Aligning the phase of the motion of different trajectories to a single reference phase is usually a recurrent problem. This is particularly an issue of probabilistic models that are constructed from multiple demonstrations. Often Dynamic Time Warping (DTW) is used. It provides a global, optimal solution and works pretty well when trajectories are somewhat similar. When trajectories are extremely different DTW tends to generate unnatural solutions, usually caused by having many time indexes of one trajectory being repeated at the other trajectory. Heuristics to avoid this problem were already addressed in the seminal paper of Sakoe and Chiba 1978. This problem is critical for trajectories of dynamical systems and one alternative is to enforce a 1:1 mapping on time indexes. This can be achieved by imposing a smooth function on the time alignment mapping using local optimization. The code in the repo provides this idea implemented in Matlab.

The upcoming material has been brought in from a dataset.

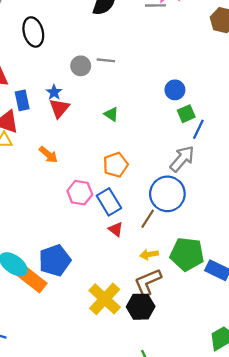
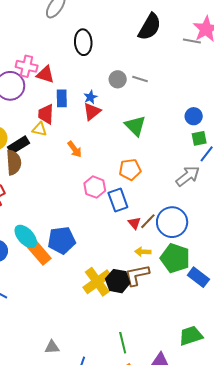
green triangle: (111, 114) -> (135, 126), size x1.6
blue circle: (167, 194) -> (172, 222), moved
red triangle: (116, 229) -> (134, 223), moved
black hexagon: (141, 307) -> (118, 281), moved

There is no free lunch, we trade-off the heuristics of DTW by the usual heuristics of a local optimizer (initial guess, learning rate, and convergence criteria). But in my experience, the usual parameters of an optimizer are much easier to adjust and while covering a wider range of data input. Try it yourself: source code with a short explanation of the method in a pdf document can be found here. If you find the code useful and use it in your work you can cite this paper.